• [Exercise directions]:
Given the material below, return only the lines starting at the line with "の転写活性を増強するARA55、TIF2の発現増強がLN-TR2細" and ending at the line with "Curage canalisation WC", exactly as they appear.
- Opening Delimiter -
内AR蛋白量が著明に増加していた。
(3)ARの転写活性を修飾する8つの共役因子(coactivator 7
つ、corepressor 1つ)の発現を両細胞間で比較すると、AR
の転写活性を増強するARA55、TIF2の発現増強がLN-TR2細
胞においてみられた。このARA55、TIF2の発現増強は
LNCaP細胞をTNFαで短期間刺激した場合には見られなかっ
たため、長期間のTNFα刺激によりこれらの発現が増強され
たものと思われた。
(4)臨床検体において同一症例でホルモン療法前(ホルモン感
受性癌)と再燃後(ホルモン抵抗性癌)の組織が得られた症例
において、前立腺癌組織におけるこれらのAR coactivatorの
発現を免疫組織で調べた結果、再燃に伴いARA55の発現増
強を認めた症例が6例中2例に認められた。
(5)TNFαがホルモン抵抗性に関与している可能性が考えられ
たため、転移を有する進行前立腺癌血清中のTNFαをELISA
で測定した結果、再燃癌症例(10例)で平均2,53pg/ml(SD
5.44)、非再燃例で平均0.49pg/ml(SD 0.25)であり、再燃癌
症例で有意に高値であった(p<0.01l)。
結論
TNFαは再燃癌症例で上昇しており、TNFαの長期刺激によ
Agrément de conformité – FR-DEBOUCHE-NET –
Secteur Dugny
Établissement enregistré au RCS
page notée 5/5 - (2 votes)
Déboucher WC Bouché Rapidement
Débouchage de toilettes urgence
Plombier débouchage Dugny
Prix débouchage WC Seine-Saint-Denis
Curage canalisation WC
- Closing Delimiter -
- Opening Delimiter -
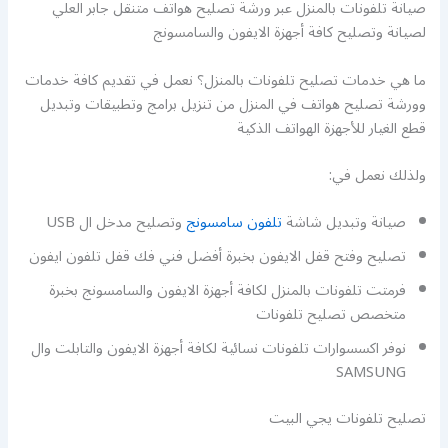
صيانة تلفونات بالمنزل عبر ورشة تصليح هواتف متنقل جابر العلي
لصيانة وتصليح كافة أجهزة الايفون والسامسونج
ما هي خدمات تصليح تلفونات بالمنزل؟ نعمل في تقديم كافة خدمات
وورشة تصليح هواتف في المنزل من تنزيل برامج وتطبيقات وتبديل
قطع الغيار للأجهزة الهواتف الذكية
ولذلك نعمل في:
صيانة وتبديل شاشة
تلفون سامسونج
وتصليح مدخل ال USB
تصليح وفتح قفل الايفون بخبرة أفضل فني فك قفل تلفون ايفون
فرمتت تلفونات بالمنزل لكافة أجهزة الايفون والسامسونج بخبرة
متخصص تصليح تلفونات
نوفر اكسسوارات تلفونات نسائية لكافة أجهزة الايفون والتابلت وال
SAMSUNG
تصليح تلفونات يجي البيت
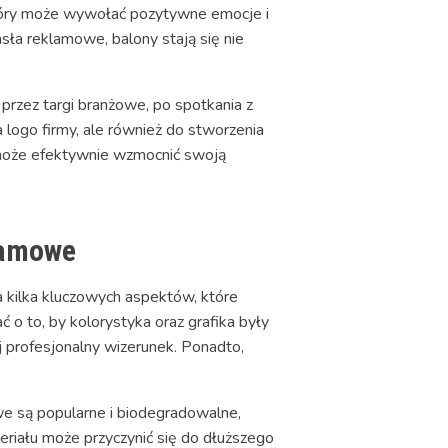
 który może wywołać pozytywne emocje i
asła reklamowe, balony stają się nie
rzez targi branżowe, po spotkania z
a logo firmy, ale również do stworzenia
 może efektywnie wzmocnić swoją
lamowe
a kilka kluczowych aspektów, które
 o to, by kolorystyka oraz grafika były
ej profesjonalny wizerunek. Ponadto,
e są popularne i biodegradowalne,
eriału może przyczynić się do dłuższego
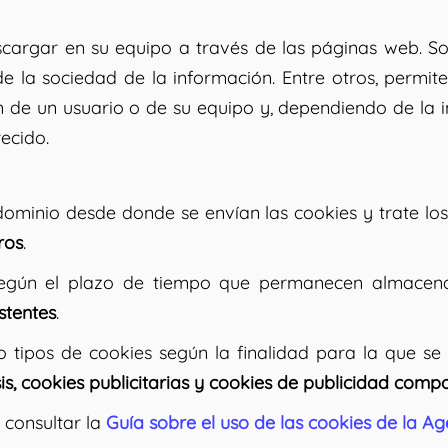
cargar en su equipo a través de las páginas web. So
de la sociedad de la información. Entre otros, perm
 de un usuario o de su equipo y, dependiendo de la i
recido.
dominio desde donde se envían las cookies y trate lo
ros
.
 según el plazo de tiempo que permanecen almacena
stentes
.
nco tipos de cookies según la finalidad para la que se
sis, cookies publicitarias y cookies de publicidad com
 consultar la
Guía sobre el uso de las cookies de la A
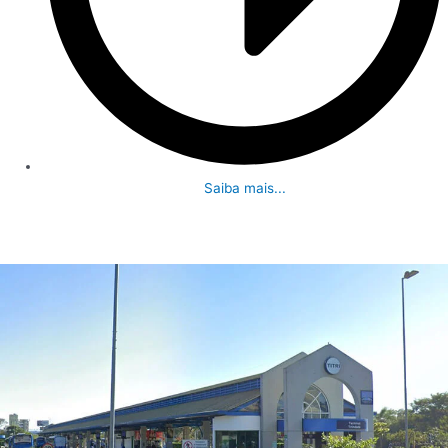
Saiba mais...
- Closing Delimiter -
- Opening Delimiter -
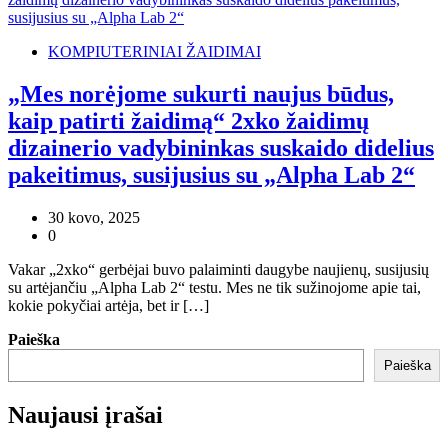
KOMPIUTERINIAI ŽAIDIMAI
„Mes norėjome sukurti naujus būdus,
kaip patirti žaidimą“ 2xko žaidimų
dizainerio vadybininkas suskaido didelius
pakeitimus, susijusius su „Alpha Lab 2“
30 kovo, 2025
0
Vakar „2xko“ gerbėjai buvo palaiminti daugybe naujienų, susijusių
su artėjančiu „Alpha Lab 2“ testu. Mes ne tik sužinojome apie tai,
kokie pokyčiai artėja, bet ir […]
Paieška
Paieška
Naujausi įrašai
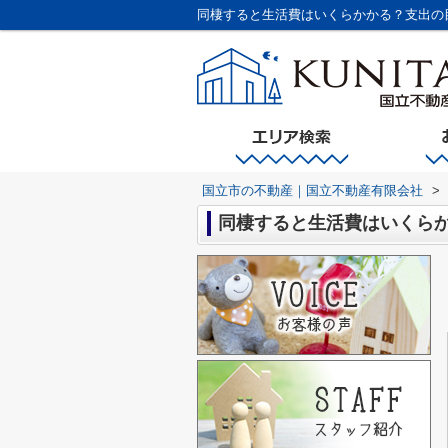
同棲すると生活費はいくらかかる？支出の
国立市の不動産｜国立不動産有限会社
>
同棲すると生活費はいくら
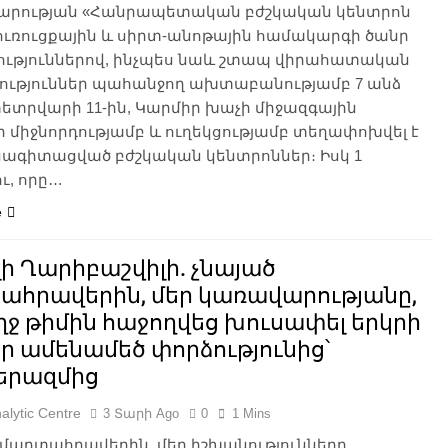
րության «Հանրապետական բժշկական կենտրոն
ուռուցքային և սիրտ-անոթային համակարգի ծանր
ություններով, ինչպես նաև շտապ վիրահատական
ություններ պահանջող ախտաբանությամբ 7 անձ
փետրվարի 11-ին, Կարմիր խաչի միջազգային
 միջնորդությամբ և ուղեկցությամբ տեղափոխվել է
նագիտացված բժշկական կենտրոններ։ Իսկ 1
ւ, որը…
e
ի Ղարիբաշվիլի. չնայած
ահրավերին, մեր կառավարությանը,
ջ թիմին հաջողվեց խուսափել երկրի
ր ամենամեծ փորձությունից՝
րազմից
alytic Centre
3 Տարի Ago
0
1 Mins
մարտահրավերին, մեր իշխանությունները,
- Closing Delimiter -
• [Response below]:
の転写活性を増強するARA55、TIF2の発現増強がLN-TR2細
胞においてみられた。このARA55、TIF2の発現増強は
LNCaP細胞をTNFαで短期間刺激した場合には見られなかっ
たため、長期間のTNFα刺激によりこれらの発現が増強され
たものと思われた。
(4)臨床検体において同一症例でホルモン療法前(ホルモン感
受性癌)と再燃後(ホルモン抵抗性癌)の組織が得られた症例
において、前立腺癌組織におけるこれらのAR coactivatorの
発現を免疫組織で調べた結果、再燃に伴いARA55の発現増
強を認めた症例が6例中2例に認められた。
(5)TNFαがホルモン抵抗性に関与している可能性が考えられ
たため、転移を有する進行前立腺癌血清中のTNFαをELISA
で測定した結果、再燃癌症例(10例)で平均2,53pg/ml(SD
5.44)、非再燃例で平均0.49pg/ml(SD 0.25)であり、再燃癌
症例で有意に高値であった(p<0.01l)。
結論
TNFαは再燃癌症例で上昇しており、TNFαの長期刺激によ
Agrément de conformité – FR-DEBOUCHE-NET –
Secteur Dugny
Établissement enregistré au RCS
page notée 5/5 - (2 votes)
Déboucher WC Bouché Rapidement
Débouchage de toilettes urgence
Plombier débouchage Dugny
Prix débouchage WC Seine-Saint-Denis
Curage canalisation WC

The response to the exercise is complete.